Data under study
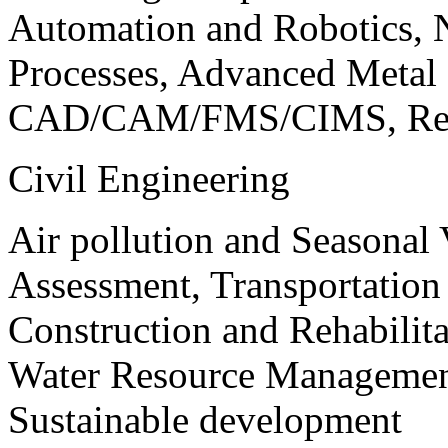
Automation and Robotics, 
Processes, Advanced Meta
CAD/CAM/FMS/CIMS, Reve
Civil Engineering
Air pollution and Seasonal
Assessment, Transportatio
Construction and Rehabilita
Water Resource Management
Sustainable development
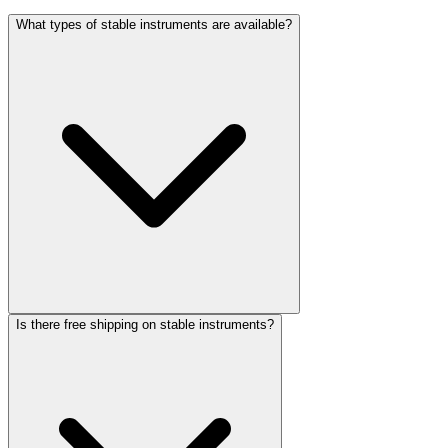
What types of stable instruments are available?
Is there free shipping on stable instruments?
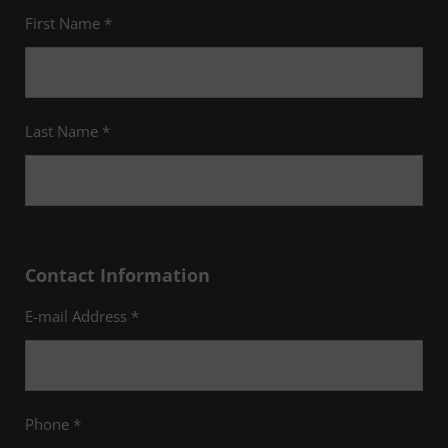
First Name *
Last Name *
Contact Information
E-mail Address *
Phone *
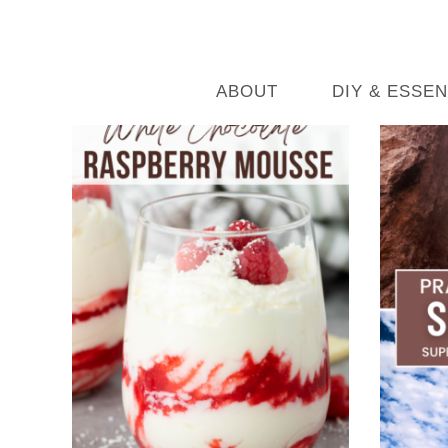
ABOUT
DIY & ESSEN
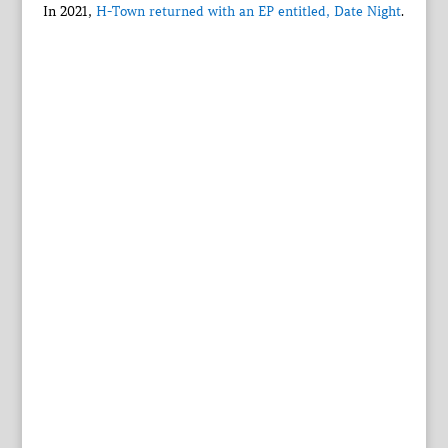
In 2021,
H-Town returned with an EP entitled, Date Night
.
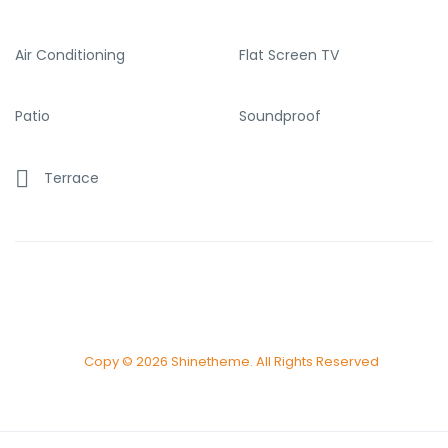
Air Conditioning
Flat Screen TV
Patio
Soundproof
Terrace
Copy © 2026 Shinetheme. All Rights Reserved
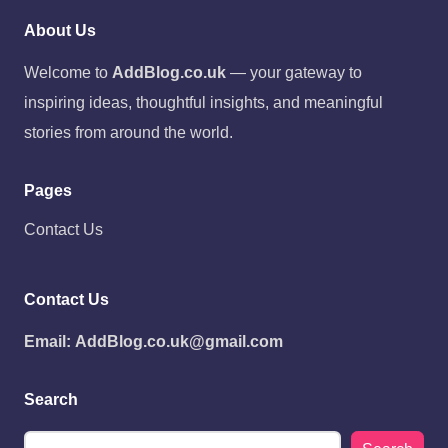
About Us
Welcome to
AddBlog.co.uk
— your gateway to
inspiring ideas, thoughtful insights, and meaningful
stories from around the world.
Pages
Contact Us
Contact Us
Email:
AddBlog.co.uk@gmail.com
Search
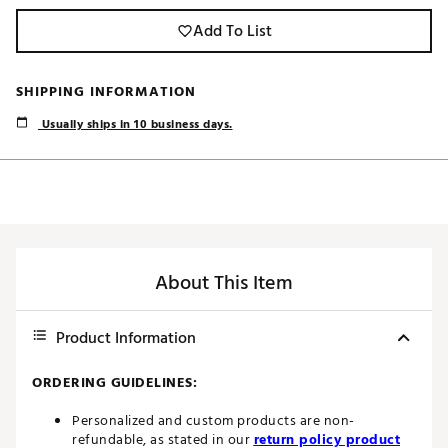
Add To List
SHIPPING INFORMATION
Usually ships in 10 business days.
About This Item
Product Information
ORDERING GUIDELINES:
Personalized and custom products are non-
refundable, as stated in our
return policy product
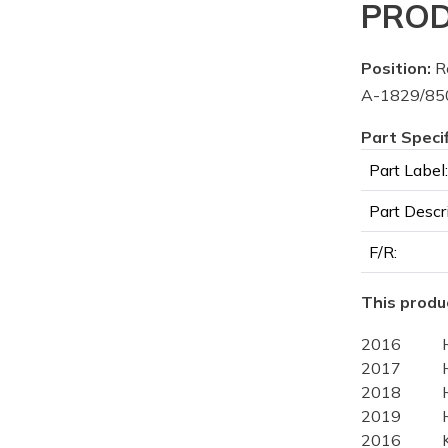
PROD
Position:
Re
A-1829/850
Part Speci
Part Label:
Part Descr
F/R:
This produc
2016
2017
2018
2019
2016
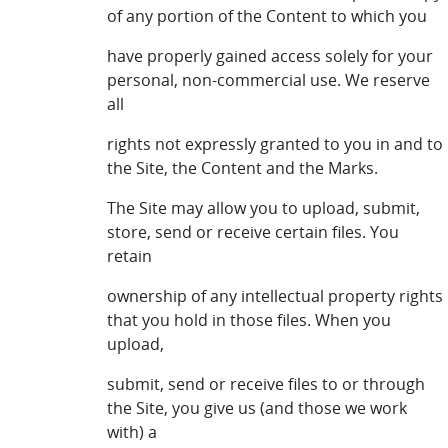
of any portion of the Content to which you
have properly gained access solely for your
personal, non-commercial use. We reserve
all
rights not expressly granted to you in and to
the Site, the Content and the Marks.
The Site may allow you to upload, submit,
store, send or receive certain files. You
retain
ownership of any intellectual property rights
that you hold in those files. When you
upload,
submit, send or receive files to or through
the Site, you give us (and those we work
with) a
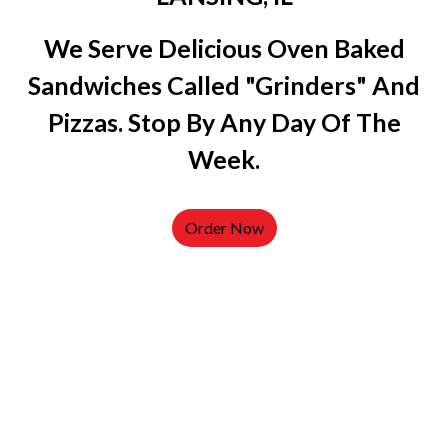
We Serve Delicious Oven Baked
Sandwiches Called "grinders" And
Pizzas. Stop By Any Day Of The
Week.
Order Now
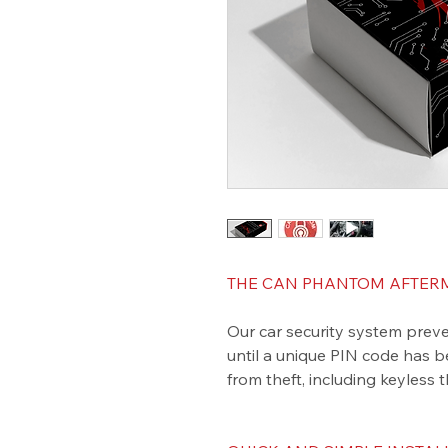
THE CAN PHANTOM AFTERM
Our car security system preve
until a unique PIN code has b
from theft, including keyless t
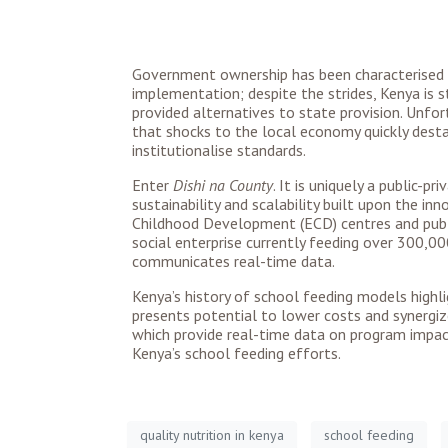
Government ownership has been characterised b
implementation; despite the strides, Kenya is s
provided alternatives to state provision. Unfo
that shocks to the local economy quickly desta
institutionalise standards.
Enter
Dishi na County
. It is uniquely a public-
sustainability and scalability built upon the i
Childhood Development (ECD) centres and public
social enterprise currently feeding over 300,0
communicates real-time data.
Kenya’s history of school feeding models highli
presents potential to lower costs and synergiz
which provide real-time data on program impact
Kenya’s school feeding efforts.
quality nutrition in kenya
school feeding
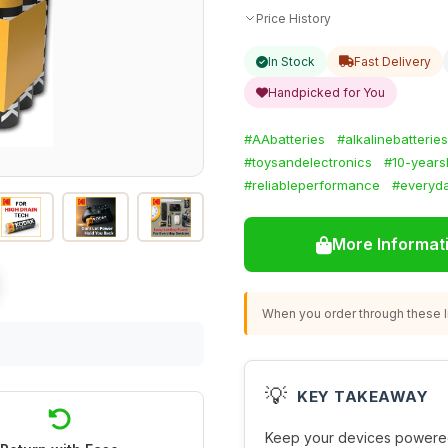
Price History
In Stock
Fast Delivery
Handpicked for You
#AAbatteries
#alkalinebatteries
#toysandelectronics
#10-yearsh
#reliableperformance
#everyd
More Informat
When you order through these li
💡
KEY TAKEAWAY
Keep your devices powered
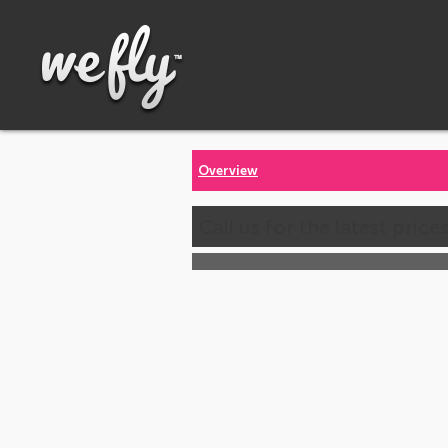
Overview
Call us for the latest price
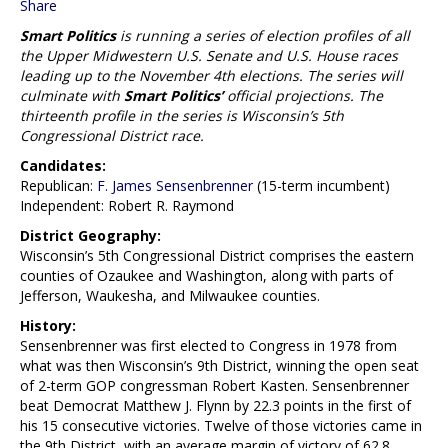
Share
Smart Politics
is running a series of election profiles of all
the Upper Midwestern U.S. Senate and U.S. House races
leading up to the November 4th elections. The series will
culminate with
Smart Politics’
official projections. The
thirteenth profile in the series is Wisconsin’s 5th
Congressional District race.
Candidates:
Republican:
F. James Sensenbrenner
(15-term incumbent)
Independent: Robert R. Raymond
District Geography:
Wisconsin’s 5th Congressional District comprises the eastern
counties of Ozaukee and Washington, along with parts of
Jefferson, Waukesha, and Milwaukee counties.
History:
Sensenbrenner was first elected to Congress in 1978 from
what was then Wisconsin’s 9th District, winning the open seat
of 2-term GOP congressman Robert Kasten. Sensenbrenner
beat Democrat Matthew J. Flynn by 22.3 points in the first of
his 15 consecutive victories. Twelve of those victories came in
the 9th District, with an average margin of victory of 62.8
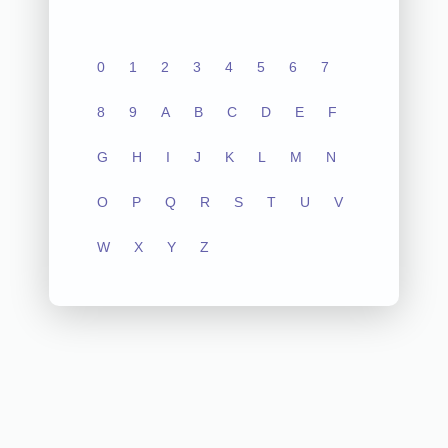
0
1
2
3
4
5
6
7
8
9
A
B
C
D
E
F
G
H
I
J
K
L
M
N
O
P
Q
R
S
T
U
V
W
X
Y
Z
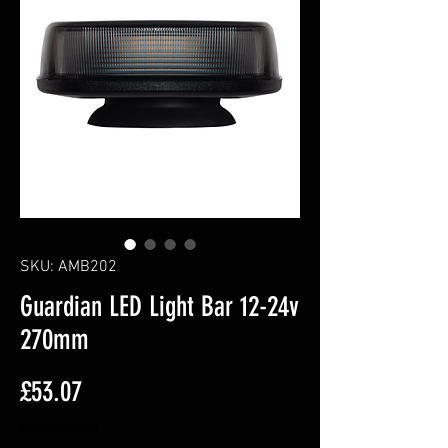
SKU: AMB202
Guardian LED Light Bar 12-24v
270mm
Price
£53.07
Excluding VAT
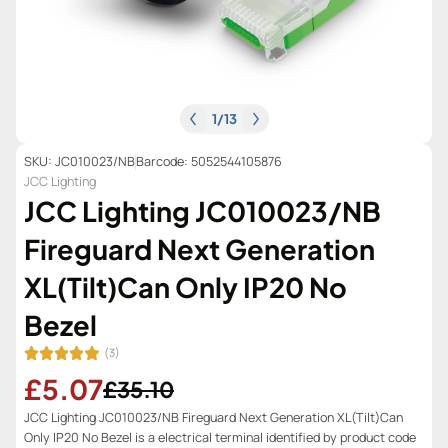
1
/
13
SKU: JC010023/NB
Barcode: 5052544105876
JCC Lighting
JCC Lighting JC010023/NB
Fireguard Next Generation
XL(Tilt)Can Only IP20 No
Bezel
(3)
£5.07
£35.10
JCC Lighting JC010023/NB Fireguard Next Generation XL(Tilt)Can
Only IP20 No Bezel is a electrical terminal identified by product code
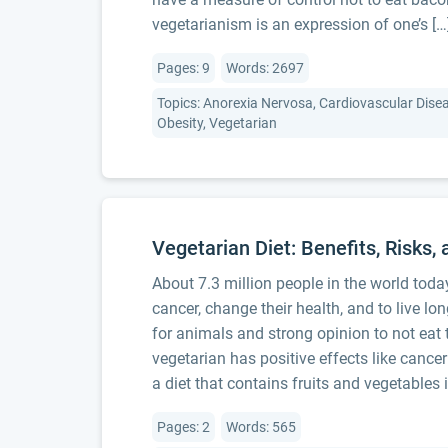
vegetarianism is an expression of one’s […
Pages: 9
Words: 2697
Topics: Anorexia Nervosa, Cardiovascular Diseas
Obesity, Vegetarian
Vegetarian Diet: Benefits, Risks, 
About 7.3 million people in the world tod
cancer, change their health, and to live l
for animals and strong opinion to not e
vegetarian has positive effects like cance
a diet that contains fruits and vegetables 
Pages: 2
Words: 565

What this task involves
All of the entries above should be copied exactly, with the images left out.

Solution to this task
Automation and Robotics, 
Processes, Advanced Meta
CAD/CAM/FMS/CIMS, Reve
Civil Engineering
Air pollution and Seasonal
Assessment, Transportatio
Construction and Rehabilita
Water Resource Management
Sustainable development
What types of stable instruments are available?
Is there free shipping on stable instruments?
First Name *
Last Name *
Contact Information
E-mail Address *
Phone *
ABOUT
DIY & ESSEN
In 2021,
H-Town returned with an EP entitled, Date Night
.
Air Conditioning
Flat Screen TV
Patio
Soundproof
Terrace
Copy © 2026 Shinetheme. All Rights Reserved
About Us
Welcome to
AddBlog.co.uk
— your gateway to
inspiring ideas, thoughtful insights, and meaningful
stories from around the world.
Pages
Contact Us
Contact Us
Email:
AddBlog.co.uk@gmail.com
Search
Add To List
SHIPPING INFORMATION
Usually ships in 10 business days.
About This Item
Product Information
ORDERING GUIDELINES:
Personalized and custom products are non-
refundable, as stated in our
return policy product
PROD
Position:
Re
A-1829/850
Part Speci
Part Label:
Part Descr
F/R:
This produc
2016
2017
2018
2019
2016
of any portion of the Content to which you
have properly gained access solely for your
personal, non-commercial use. We reserve
all
rights not expressly granted to you in and to
the Site, the Content and the Marks.
The Site may allow you to upload, submit,
store, send or receive certain files. You
retain
ownership of any intellectual property rights
that you hold in those files. When you
upload,
submit, send or receive files to or through
the Site, you give us (and those we work
with) a
We Serve Delicious Oven Baked
Sandwiches Called "grinders" And
Pizzas. Stop By Any Day Of The
Week.
Order Now
THE CAN PHANTOM AFTERM
Our car security system preve
until a unique PIN code has b
from theft, including keyless t
Government ownership has been characterised b
implementation; despite the strides, Kenya is s
provided alternatives to state provision. Unfo
that shocks to the local economy quickly desta
institutionalise standards.
Enter
Dishi na County
. It is uniquely a public-
sustainability and scalability built upon the i
Childhood Development (ECD) centres and public
social enterprise currently feeding over 300,0
communicates real-time data.
Kenya’s history of school feeding models highli
presents potential to lower costs and synergiz
which provide real-time data on program impact
Kenya’s school feeding efforts.
quality nutrition in kenya
school feeding
Price History
In Stock
Fast Delivery
Handpicked for You
#AAbatteries
#alkalinebatteries
#toysandelectronics
#10-yearsh
#reliableperformance
#everyd
More Informat
When you order through these li
💡
KEY TAKEAWAY
Keep your devices powered
Overview
Call us for the latest price
Share
Smart Politics
is running a series of election profiles of all
the Upper Midwestern U.S. Senate and U.S. House races
leading up to the November 4th elections. The series will
culminate with
Smart Politics’
official projections. The
thirteenth profile in the series is Wisconsin’s 5th
Congressional District race.
Candidates:
Republican:
F. James Sensenbrenner
(15-term incumbent)
Independent: Robert R. Raymond
District Geography:
Wisconsin’s 5th Congressional District comprises the eastern
counties of Ozaukee and Washington, along with parts of
Jefferson, Waukesha, and Milwaukee counties.
History:
Sensenbrenner was first elected to Congress in 1978 from
what was then Wisconsin’s 9th District, winning the open seat
of 2-term GOP congressman Robert Kasten. Sensenbrenner
beat Democrat Matthew J. Flynn by 22.3 points in the first of
his 15 consecutive victories. Twelve of those victories came in
the 9th District, with an average margin of victory of 62.8
0
1
2
3
4
5
6
7
8
9
A
B
C
D
E
F
G
H
I
J
K
L
M
N
O
P
Q
R
S
T
U
V
W
X
Y
Z
SKU: AMB202
Guardian LED Light Bar 12-24v
270mm
Price
£53.07
Excluding VAT
1
/
13
SKU: JC010023/NB
Barcode: 5052544105876
JCC Lighting
JCC Lighting JC010023/NB
Fireguard Next Generation
XL(Tilt)Can Only IP20 No
Bezel
(3)
£5.07
£35.10
JCC Lighting JC010023/NB Fireguard Next Generation XL(Tilt)Can
Only IP20 No Bezel is a electrical terminal identified by product code
vegetarianism is an expression of one’s […
Pages: 9
Words: 2697
Topics: Anorexia Nervosa, Cardiovascular Diseas
Obesity, Vegetarian
Vegetarian Diet: Benefits, Risks, 
About 7.3 million people in the world tod
cancer, change their health, and to live l
for animals and strong opinion to not e
vegetarian has positive effects like cance
a diet that contains fruits and vegetables 
Pages: 2
Words: 565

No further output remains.